= Gena Johnson =

Gena Johnson is an American music producer and audio engineer. She is a multi-nominee—and the first female nominee—for the Academy of Country Music Awards Audio Engineer of the Year and has won two Grammy Awards.

== Early life ==
She was introduced to audio recording through her grandfather's reel-to-reel recorder and "knew I wanted to do something behind the scenes in music." She sang in church and began classical voice lessons when she was 12. Her grandfather would record her singing and their conversations.

== Career ==
Johnson graduated from Minnesota State University, Mankato in 2012 with a Music Industry degree and moved to Nashville in 2013. After arriving in Nashville, she worked as an intern at recording studio Welcome to 1979 where she "fixed tape machines and consoles." She described her early analog experiences (the studio wasn't using a digital audio workstation) as helping her learn to troubleshoot quickly and "learning how the gear worked to be able to fix technical issues that could arise during sessions." Johnson also worked with Michael Wagener, who had produced music by Metallica and Ozzy Osbourne, as well as with Ben Folds and Dave Cobb at RCA Studio A.

Johnson has worked with artists including John Prine, Kacey Musgraves, Ashley Monroe, Chris Stapleton, Jason Isbell, Kathleen Edwards, and Brandi Carlile and The Highwomen.

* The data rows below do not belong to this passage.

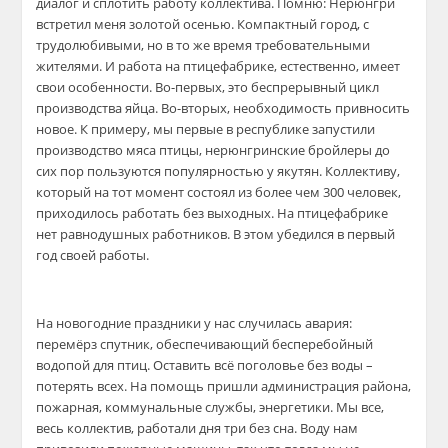
диалог и сплотить работу коллектива. Помню: Нерюнгри
встретил меня золотой осенью. Компактный город, с
трудолюбивыми, но в то же время требовательными
жителями. И работа на птицефабрике, естественно, имеет
свои особенности. Во-первых, это беспрерывный цикл
производства яйца. Во-вторых, необходимость привносить
новое. К примеру, мы первые в республике запустили
производство мяса птицы,
нерюнгринские
бройлеры до
сих пор пользуются популярностью у
якутян
. Коллективу,
который на тот момент состоял
из
более
чем
300 человек,
приходилось работать без выходных. На птицефабрике
нет равнодушных работников. В этом убед
ился в первый
год своей работы.
На новогодние праздники у нас случилась авария:
перемёрз спутник, обеспечивающий бесперебойный
водопой для птиц. Оставить всё поголовье без воды –
потерять всех. На помощь пришли администрация района,
пожарная, коммунальные службы, энергетики. Мы все,
весь коллектив, работали дня три без сна. Воду нам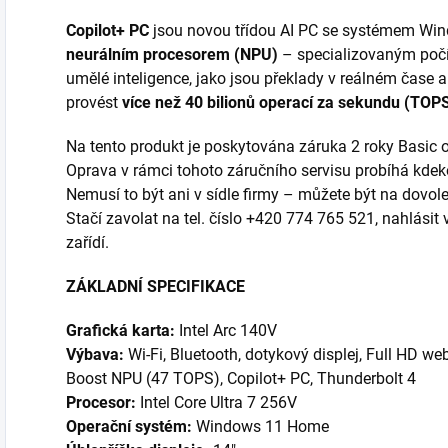
Copilot+ PC
jsou novou třídou AI PC se systémem Win
neurálním procesorem (NPU)
– specializovaným poč
umělé inteligence, jako jsou překlady v reálném čase 
provést
více než 40 bilionů operací za sekundu (TOP
Na tento produkt je poskytována záruka 2 roky Basic o
Oprava v rámci tohoto záručního servisu probíhá kdeko
Nemusí to být ani v sídle firmy – můžete být na dovole
Stačí zavolat na tel. číslo +420 774 765 521, nahlásit 
zařídí.
ZÁKLADNÍ SPECIFIKACE
Grafická karta:
Intel Arc 140V
Výbava:
Wi-Fi, Bluetooth, dotykový displej, Full HD we
Boost NPU (47 TOPS), Copilot+ PC, Thunderbolt 4
Procesor:
Intel Core Ultra 7 256V
Operační systém:
Windows 11 Home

Her first number one was Lee Brice's "I Don't Dance (album)" in 2014 and she engineered John Prine's last vocal session, for "I Remember Everything", which earned two posthumous Grammy Awards.

== Professional awards ==
Johnson has been nominated for Academy of Country Music (ACM) Awards Audio Engineer of the Year in 2021, 2022, and 2023. She was the first female engineer to ever be nominated. She has won two Grammy awards, for Best Americana Album (Jason Isbell and the 400 Unit's "Weathervanes") and for Best Country Album (Chris Stapleton's "Starting Over").